Küfür, kelime olarak “örtmek” demektir. Terim anlamı ise, Allah’ı, Hz. Peygamber’i ve onun Allah’tan getirdiği şeyleri yalanlayıp, onun getirdiği kesinlikle sabit olan dini esaslardan (zarurât-ı diniyye) bir veya birkaçını inkar etmek anlamına gelir.
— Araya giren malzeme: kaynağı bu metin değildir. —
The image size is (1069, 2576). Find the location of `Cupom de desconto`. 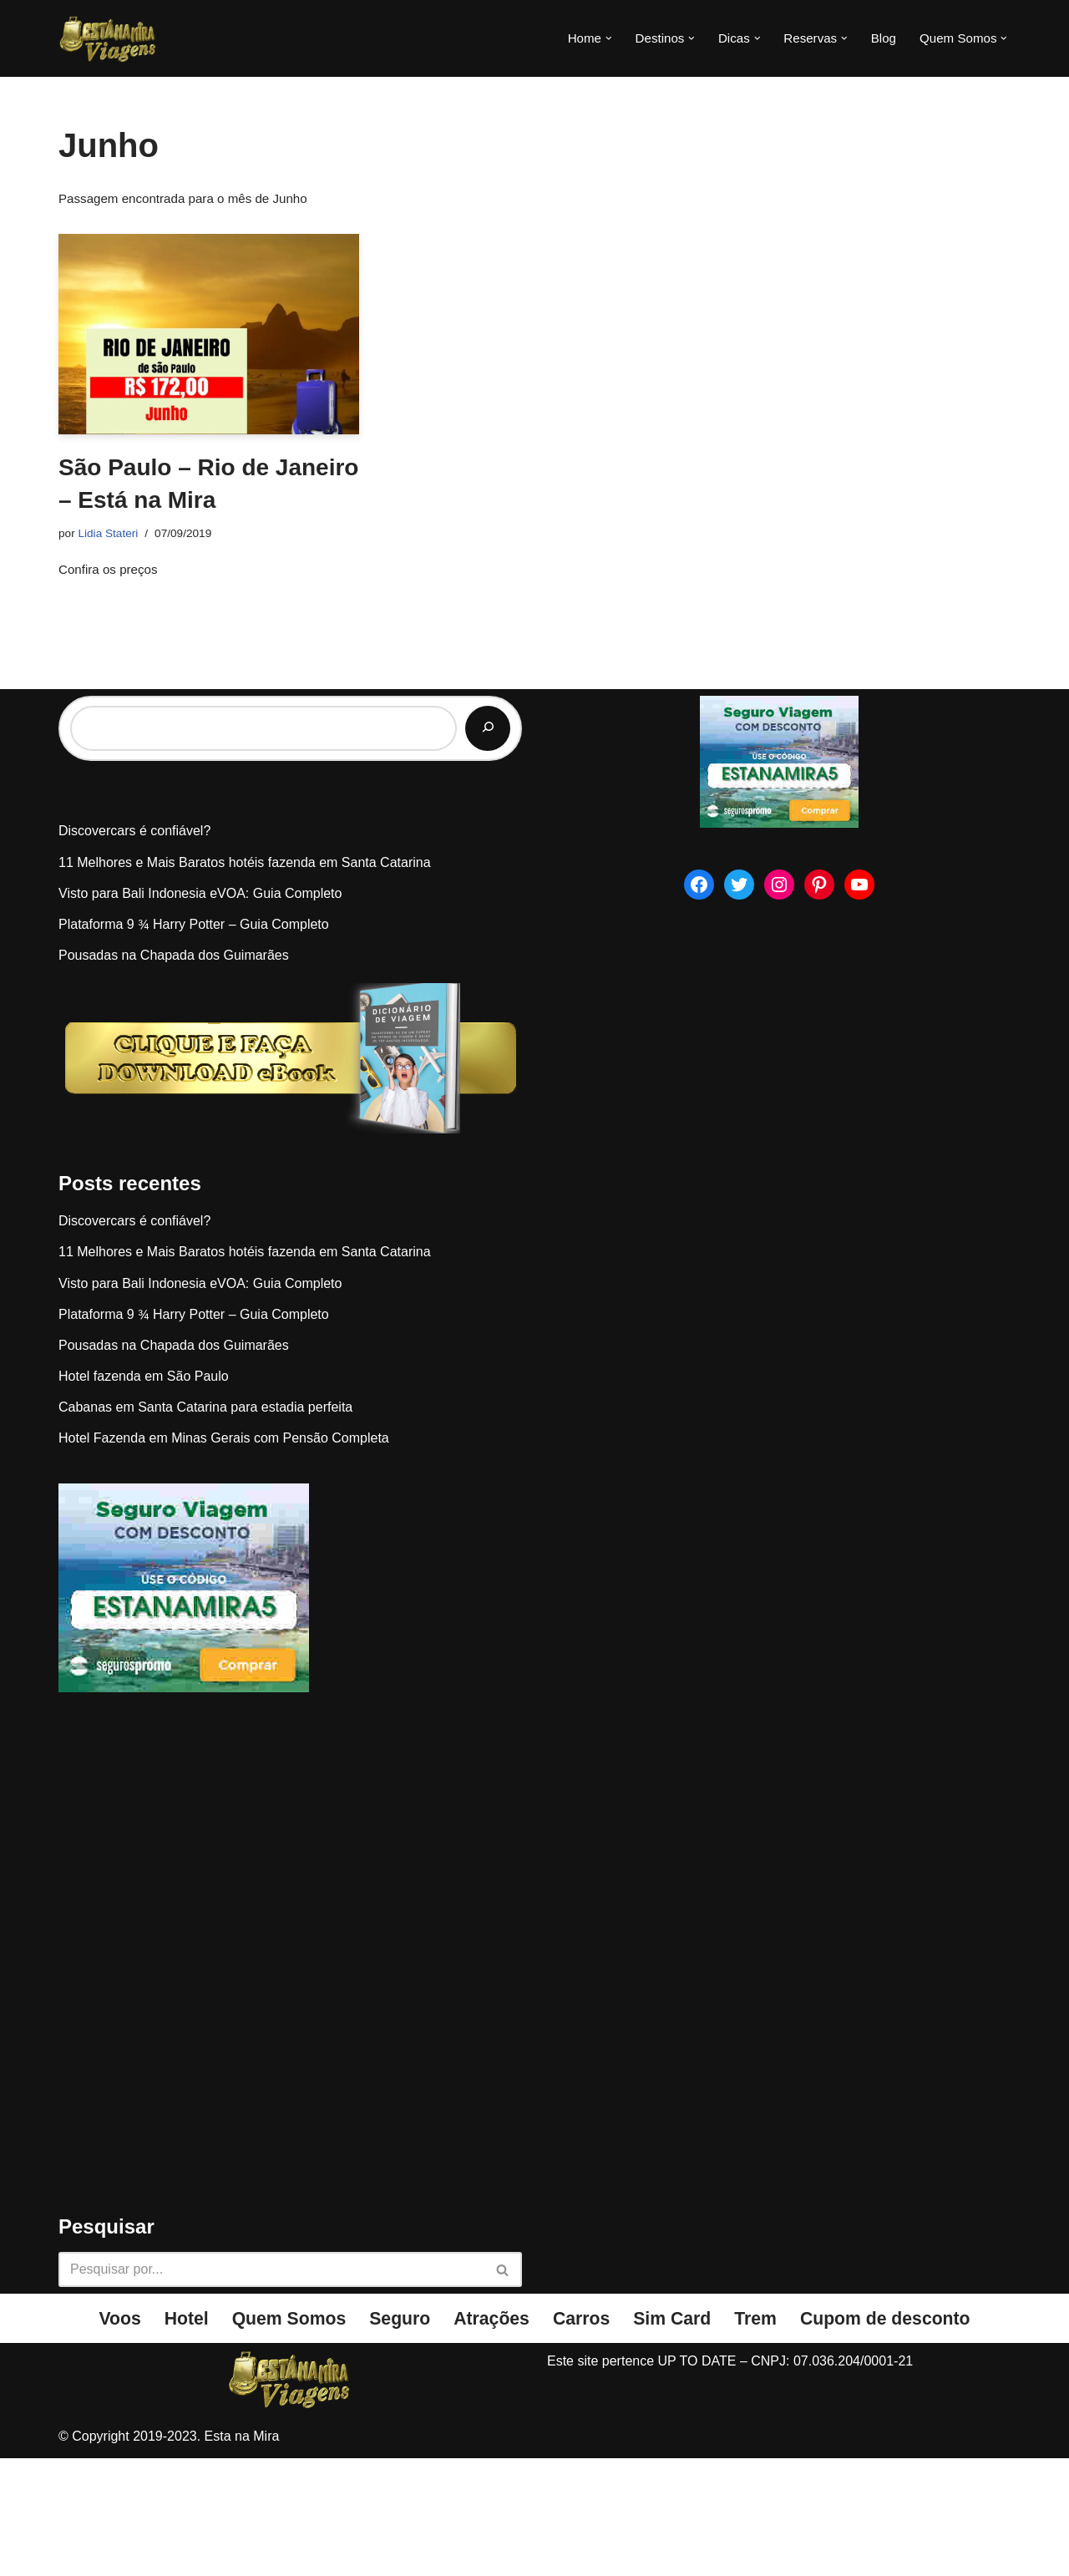 Cupom de desconto is located at coordinates (900, 2436).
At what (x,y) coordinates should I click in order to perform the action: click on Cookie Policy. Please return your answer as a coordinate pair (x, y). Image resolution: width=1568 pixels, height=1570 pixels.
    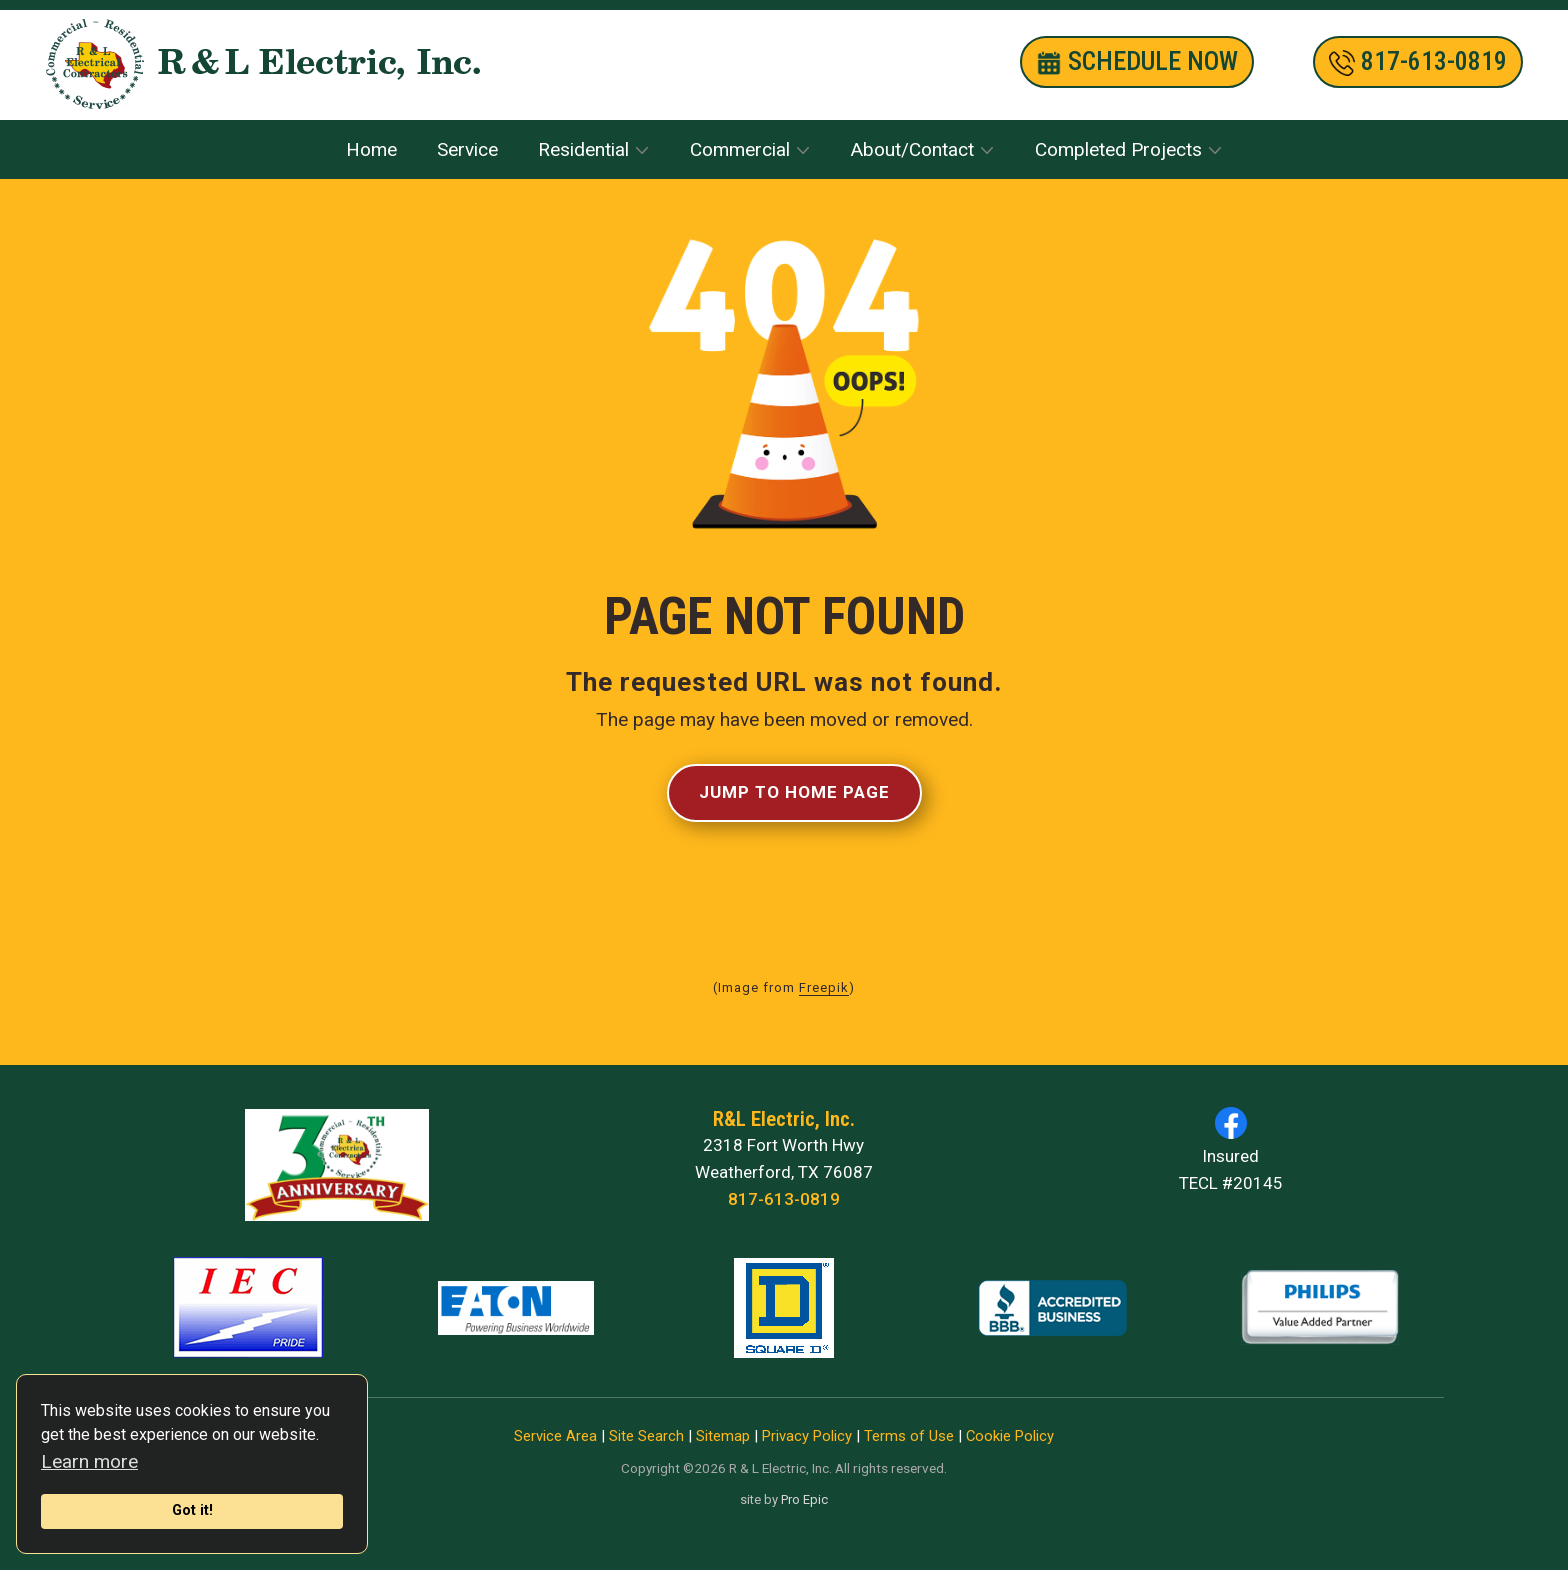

Küfrün bazı çeşitleri vardır ki şunlardır:

1- KÜFR-İ İNKAR

Allah’ı hiç tanımamak, varlığını kabul ve itiraf etmemek tarzındaki küfürdür. Bu, kalbiyle ve diliyle inkârdır.[1]

2- KÜFR-İ CÜHUD

Bu, Allah’ı (kalben) bildiği hâlde, inkâr İblis’in ve Firavun’un küfrü buna örnektir.[2]

3- KÜFR-İ İNAD

Kalbiyle Allah’ı bilmek, diliyle ikrâr ve itiraf etmek, fakat hasedi ve sapıklığı sebebiyle “İslâm”ı dîn olarak kabul etmemektir. Ebû Cehil’in, Hz. Peygamberin amcası Ebû Tâlib’in küfürleri ve Hz. Peygamberin hak peygamber olduğunu bilen, fakat inadından dolayı onun peygamberliğini reddeden Yahûdî ve Hıristiyanların küfrü bu türdendir.[3]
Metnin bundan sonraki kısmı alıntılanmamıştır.